Eric Armstrong wrote:
> Well, I can see that this is a hot button issue.    (01)

True, though we can try to keep things cordial. 
I have the greatest respect for your abilities and insights.    (02)

> But I thought that most people on this list disliked the viral nature of
> the GPL.    (03)

Well apparently some do, and some don't.    (04)

>  As long as we're arguing by analogy, that's like saying
> that if you used my free textbook explaining the laws of physics,
> then everything you manufacture has to be free.    (05)

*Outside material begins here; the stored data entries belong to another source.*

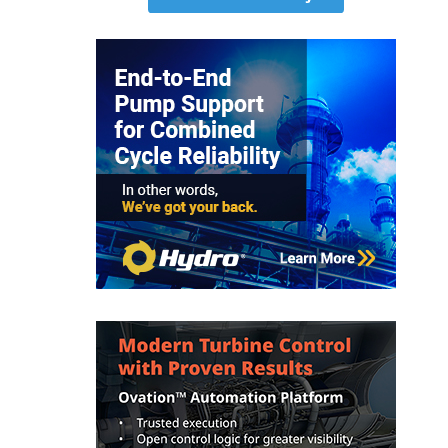
O&M MAJOR
EQUIPMENT:
WHITING
CLEAN ENERGY
O&M, BALANCE
OF PLANT –
WOLF HOLLOW
I
O&M,
BUSINESS –
BROWNSVILLE
COMBUSTIONTURBINE
PLANT
O&M, MAJOR
EQUIPMENT –
ATHENS
GENERATING
PLANT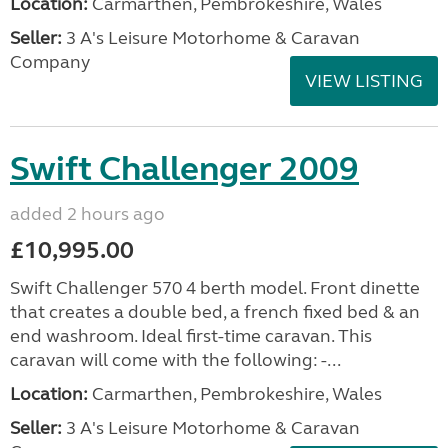
Location:
Carmarthen, Pembrokeshire, Wales
Seller:
3 A's Leisure Motorhome & Caravan
Company
VIEW LISTING
Swift Challenger 2009
added 2 hours ago
£10,995.00
Swift Challenger 570 4 berth model. Front dinette
that creates a double bed, a french fixed bed & an
end washroom. Ideal first-time caravan. This
caravan will come with the following: -...
Location:
Carmarthen, Pembrokeshire, Wales
Seller:
3 A's Leisure Motorhome & Caravan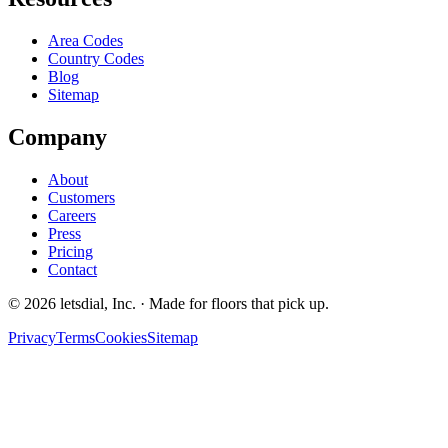
Area Codes
Country Codes
Blog
Sitemap
Company
About
Customers
Careers
Press
Pricing
Contact
©
2026
letsdial, Inc.
·
Made for floors that pick up.
Privacy
Terms
Cookies
Sitemap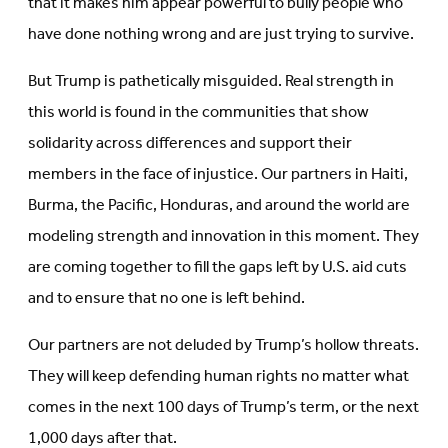
that it makes him appear powerful to bully people who
have done nothing wrong and are just trying to survive.
But Trump is pathetically misguided. Real strength in
this world is found in the communities that show
solidarity across differences and support their
members in the face of injustice. Our partners in Haiti,
Burma, the Pacific, Honduras, and around the world are
modeling strength and innovation in this moment. They
are coming together to fill the gaps left by U.S. aid cuts
and to ensure that no one is left behind.
Our partners are not deluded by Trump’s hollow threats.
They will keep defending human rights no matter what
comes in the next
100 days of Trump’s term, or the next
1,000 days after that.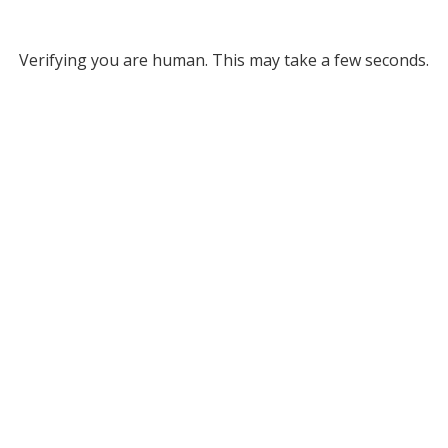
Verifying you are human. This may take a few seconds.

Well, to be clearer, assumign such were the case, it woudl say if you
freely choose to use this textbook, then you must freely give of the
results. But, you don't have to use the book.     (06)

Contrast this with the situation where someone like Microsoft says,
everyone is using this book, and so you must use it, and by the way, to
use it you need to pay this tax of 10% of revenues plus your first born.    (07)

> Of course, I may misunderstand the GPL -- I've only listen with half
> an ear when these discussions go by.    (08)

They can be vexing and convoluted, I agree.    (09)

> And there is a strong case that the world would have been better
> off without the profit incentive. We might still be living without
> plumbing, but at least we wouldn't be chewing up the ecosystem
> at such an alarming rate.    (010)

We may not have plumbing much longer if the profit motive driving the
creation of weapons of mass destruction continues...    (011)

> But I think it's fair to say that the world would be a lot different
> than it turned out, had such a license been applied to books, as
> it is now being applied to software.    (012)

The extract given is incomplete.